Mind the Gap: Building Digital Bridges to Community
Mind the Gap: Building Digital Bridges to Community was inspired by this creativity and resourcefulness throughout the COVID-19 crisis. It brings together a consortium of six European arts organisations that are committed to enabling access to the arts. Our Project Administrator Paddy Jo Malpas took a look at Irish National Opera's involvement since 2021.
When the world went into unexpected lockdown in March 2020, many arts organisations across the globe had to quickly adapt to the novel idea of creating art through digital means. The idea of running a rehearsal or workshop via conference software would have been quickly dismissed prior to 2020, but with the idea of the “new normal” came the increasing need to find new and innovative ways to continue making the work we love.
Mind the Gap: Building Digital Bridges to Community was inspired by this creativity and resourcefulness throughout the COVID-19 crisis.
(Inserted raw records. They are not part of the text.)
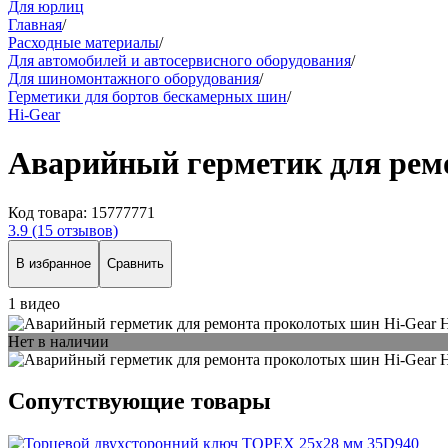
Для юрлиц
Главная
/
Расходные материалы
/
Для автомобилей и автосервисного оборудования
/
Для шиномонтажного оборудования
/
Герметики для бортов бескамерных шин
/
Hi-Gear
Аварийный герметик для рем
Код товара:
15777771
3.9
(15 отзывов)
В избранное
Сравнить
1 видео
Нет в наличии
Сопутствующие товары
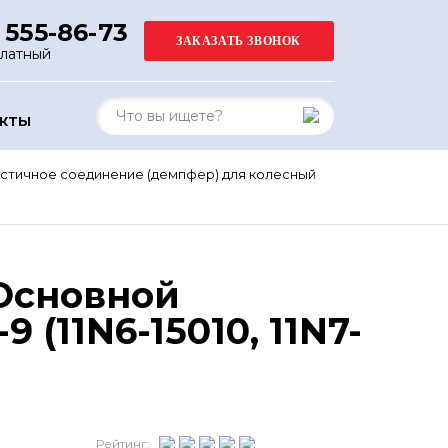
 555-86-73
платный
АКТЫ
стичное соединение (демпфер) для колесный
 Основной
(11N6-15010, 11N7-
Рейтинг:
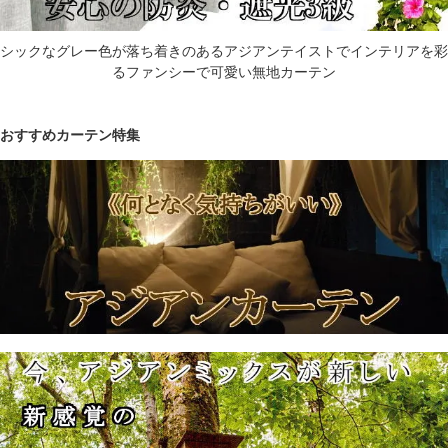
シックなグレー色が落ち着きのあるアジアンテイストでインテリアを彩
るファンシーで可愛い無地カーテン
おすすめカーテン特集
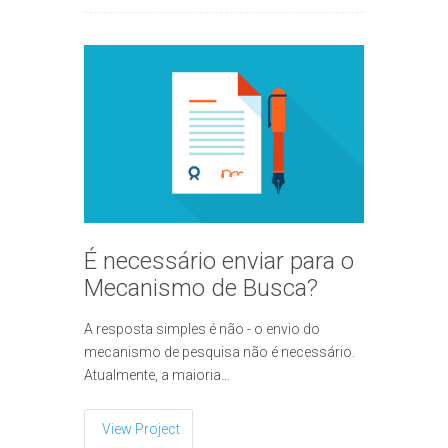
É necessário enviar para o
Mecanismo de Busca?
A resposta simples é não - o envio do
mecanismo de pesquisa não é necessário.
Atualmente, a maioria…
View Project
It brings together a consortium of six European arts organisations that are committed to enabling access to the arts. They are: Irish National Opera; Garsington Opera – an opera festival based in Oxford, UK; RESEO – a European network for arts education and creative learning; Les Clés de l’écoute – a company specialising in exploring classical music through orchestral performances and digital outreach; Meterahub – a centre that supports cultural and creative industries in the city of Matera, Southern Italy; and HVL – the Western Norway University of Applied Sciences.
Since March 2021, these organisations have worked on exploring methodologies for working digitally with disadvantaged communities. Whilst technology can enhance arts education by breaking down geographical and social barriers, educators often feel they lack the skills necessary to engage in digital projects. As the pandemic progressed, the prevalence of the “digital gap”, or inequality of access to digital tools and resources also became strikingly clear. Mind the Gap aims to provide arts education workers with the resources, tools and inspiration necessary to successfully implement online participatory projects. At the same time, the project has analysed existing barriers to participation and the best ways to address them.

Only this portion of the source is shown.